WHAT TO PRODUCE
Retype the records below exactly as they stand, omitting the pictures.

Segment Open

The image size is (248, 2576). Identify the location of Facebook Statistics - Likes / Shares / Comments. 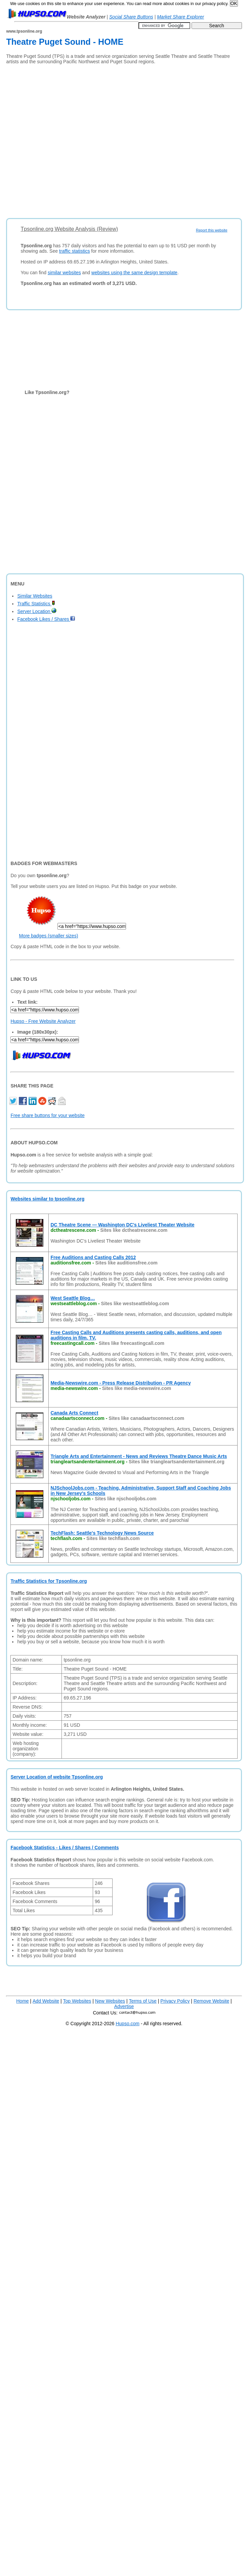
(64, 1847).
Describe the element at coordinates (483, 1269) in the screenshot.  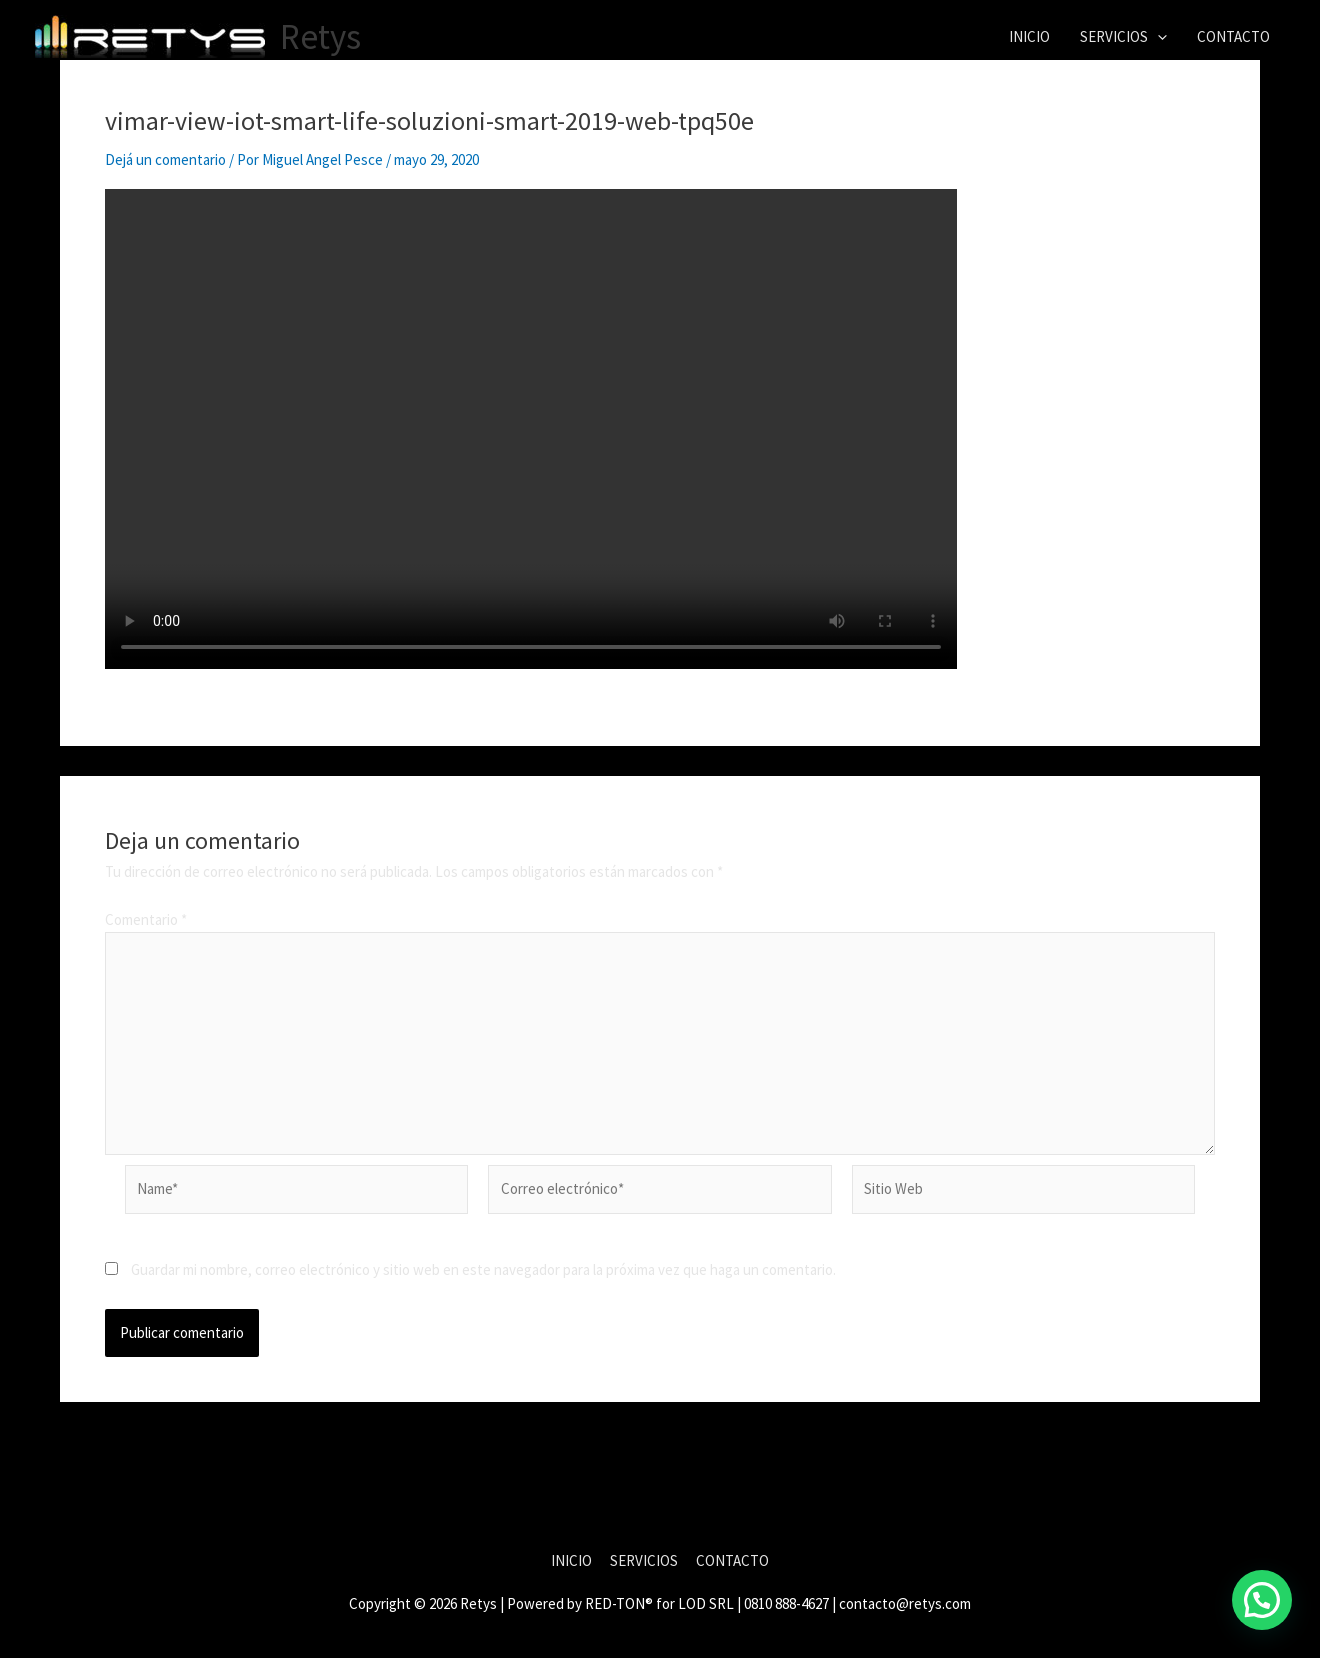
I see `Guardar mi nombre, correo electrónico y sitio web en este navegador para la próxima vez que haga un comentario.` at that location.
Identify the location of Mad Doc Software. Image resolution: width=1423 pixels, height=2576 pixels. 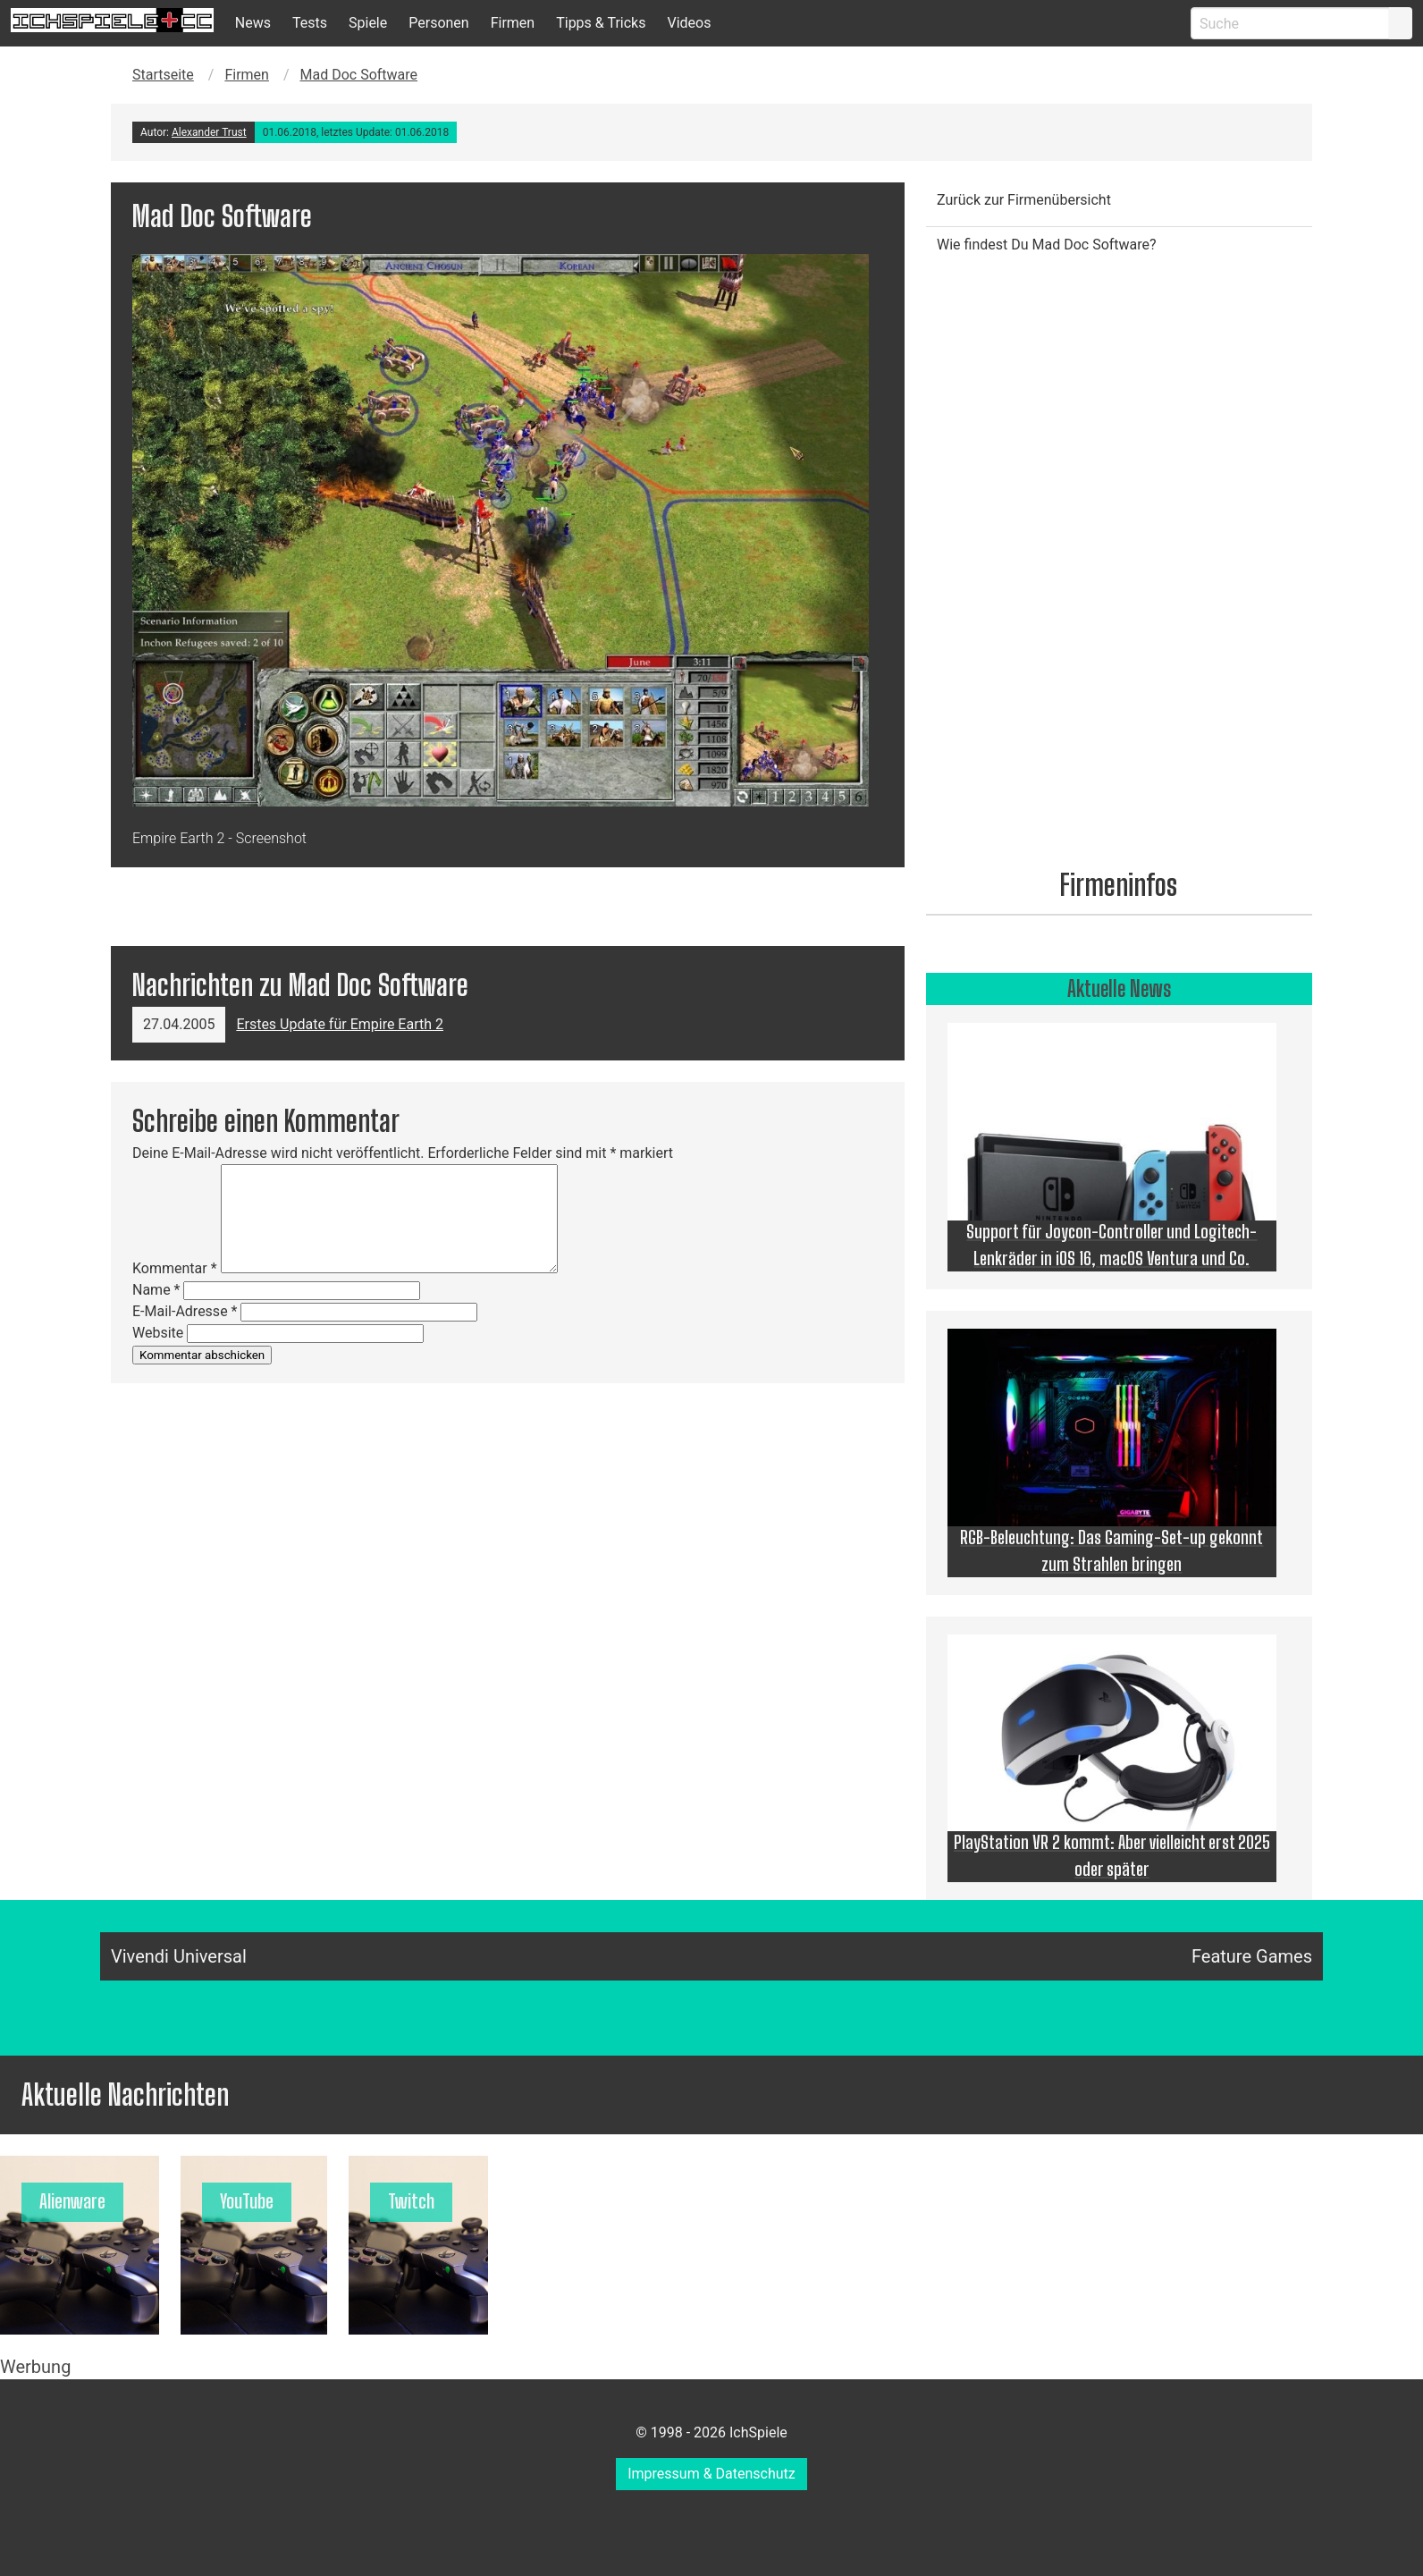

Segment Closed

TASK ANSWER
The image size is (248, 2576). Identify the location of Facebook Statistics - Likes / Shares / Comments. 
(64, 1847).
Describe the element at coordinates (483, 1269) in the screenshot.  
I see `Guardar mi nombre, correo electrónico y sitio web en este navegador para la próxima vez que haga un comentario.` at that location.
Identify the location of Mad Doc Software. Image resolution: width=1423 pixels, height=2576 pixels. 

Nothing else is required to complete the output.